Very coherent for the size, though it is also adamant in defending its wrong conclusions and false knowledge
I found the model to be pretty smart for being so small in size, it's remarkable coherent and it is multi-lingual - similar maybe to A1 in language knowledge.
I doubt that reasoning training for such small models is very helpful, I think they are better in non reasoning tasks.
Reasoning certainy will make them smarter but they stay so dumb that it makes no difference in real world use.
The major flaw I found was that the model is insisting on wrong knowledge.
When training a tiny llm I believe you should change the approach, the model needs to be aware that it is very "uncertain" bout literally everything.
For example, Qwen 0.6B (and also some larger versions) claims that Einstein died in Germany, never was in the USA and it actually got the date correct.

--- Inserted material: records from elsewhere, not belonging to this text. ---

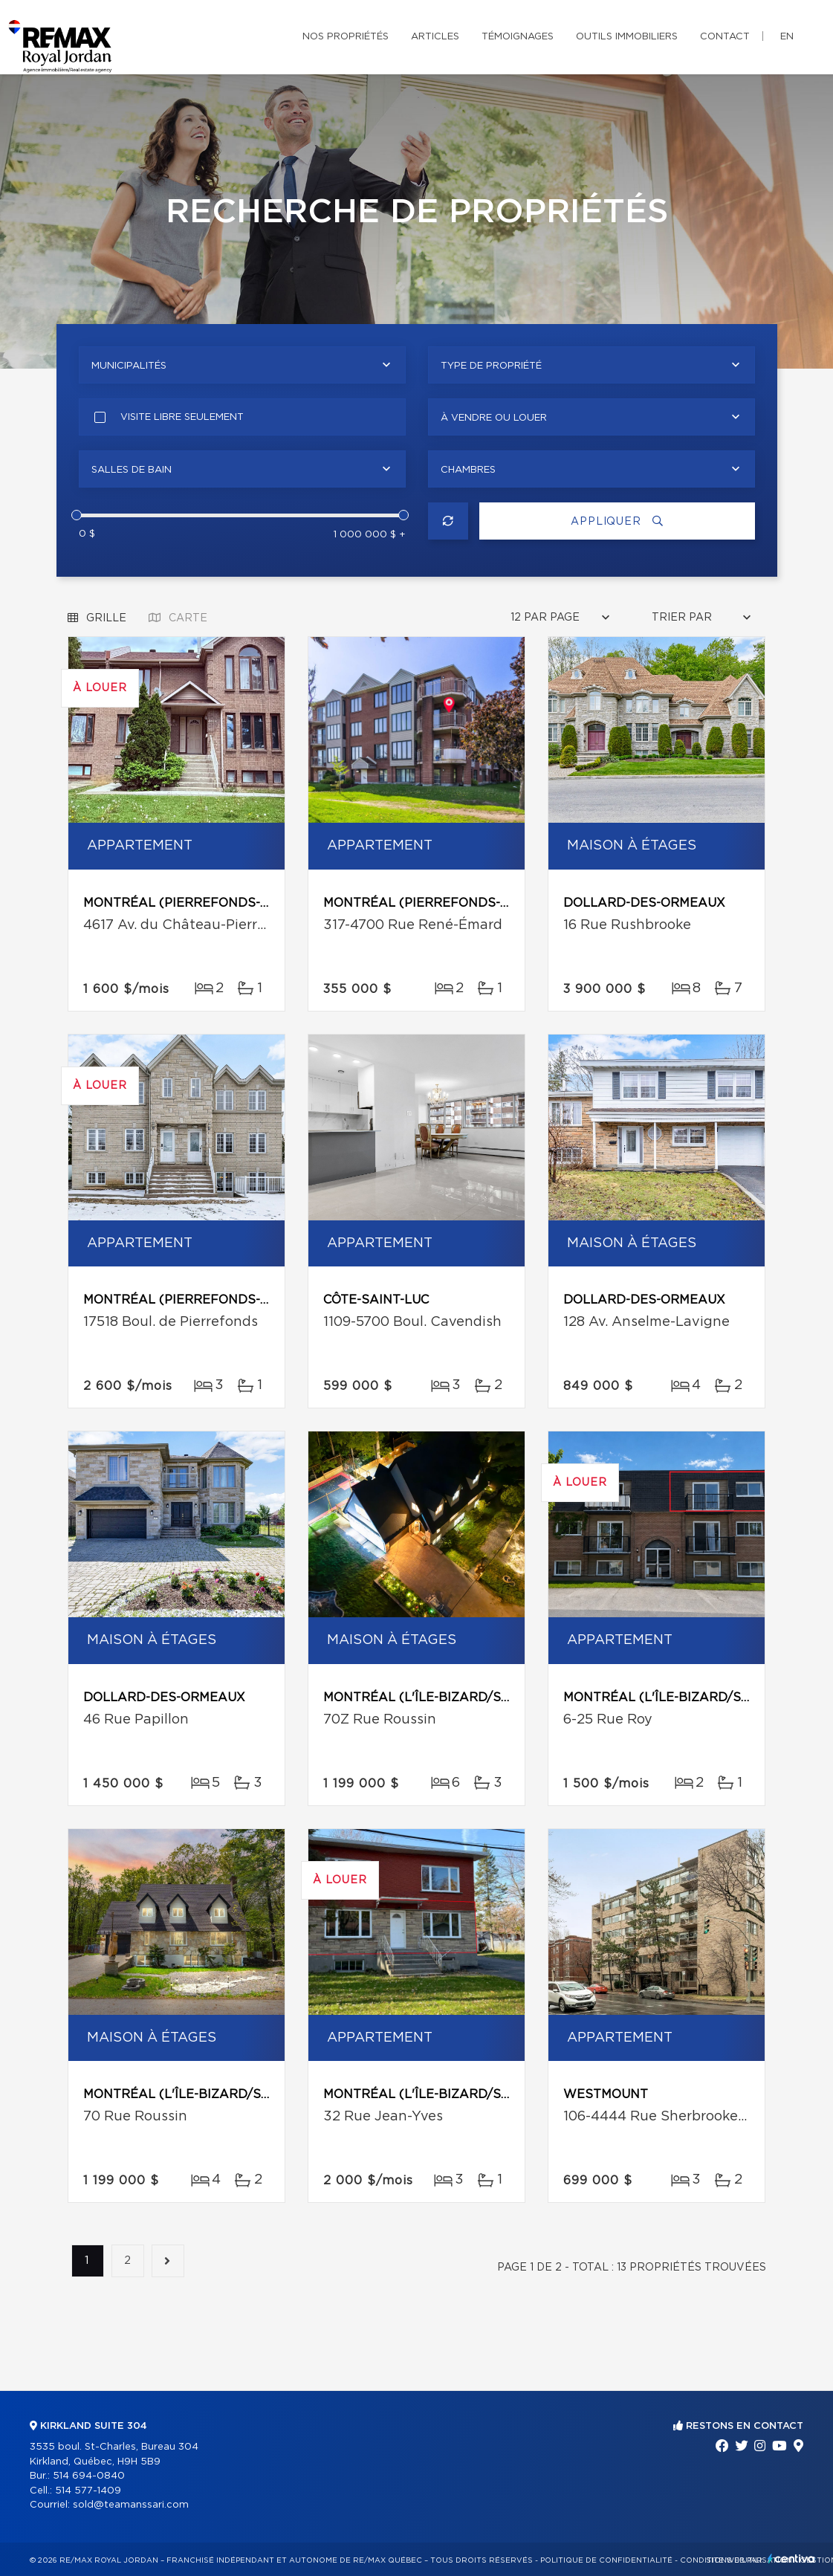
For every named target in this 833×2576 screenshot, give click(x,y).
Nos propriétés (345, 37)
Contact (725, 37)
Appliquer (617, 521)
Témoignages (518, 37)
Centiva (791, 2558)
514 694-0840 (89, 2476)
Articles (435, 37)
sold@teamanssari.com (131, 2505)
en (787, 37)
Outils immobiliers (627, 37)
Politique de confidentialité (606, 2560)
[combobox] (242, 365)
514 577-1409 (88, 2491)
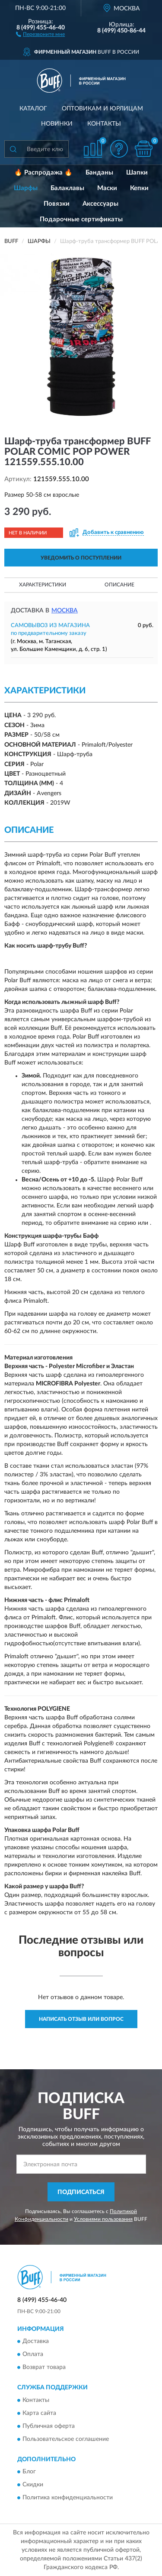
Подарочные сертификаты (81, 219)
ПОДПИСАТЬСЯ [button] (81, 2192)
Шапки (137, 172)
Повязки (57, 204)
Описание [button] (119, 584)
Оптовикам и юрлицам (102, 109)
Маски (107, 188)
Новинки (57, 124)
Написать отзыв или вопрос (81, 2019)
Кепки (139, 188)
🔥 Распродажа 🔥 (43, 172)
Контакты (104, 124)
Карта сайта (39, 2413)
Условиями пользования (103, 2219)
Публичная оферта (48, 2426)
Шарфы (26, 188)
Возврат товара (44, 2368)
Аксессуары (100, 204)
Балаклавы (67, 188)
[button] (40, 33)
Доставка (35, 2342)
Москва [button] (64, 611)
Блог (29, 2472)
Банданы (99, 172)
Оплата (32, 2355)
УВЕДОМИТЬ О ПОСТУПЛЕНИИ (81, 557)
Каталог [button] (33, 109)
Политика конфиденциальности (67, 2498)
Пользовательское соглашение (65, 2439)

However if you then ask if how einstein "survived" the WW2 in Germany, Qwen says that he died before WW2 heated up.
Asking it for dates it will show correct dates for WW2 and for Einstein but it will always defend the conclusion that Einstein died before.
While this might be solveable with reasoning, the underlying flaw is that certainty it is being trained for during fine tuning.
I think it would be smart to try add higher levels of uncertainty into tiny models during post training.
Their natural response should not be certain which might also make it less prone to defend wrong knowledge or bad logic.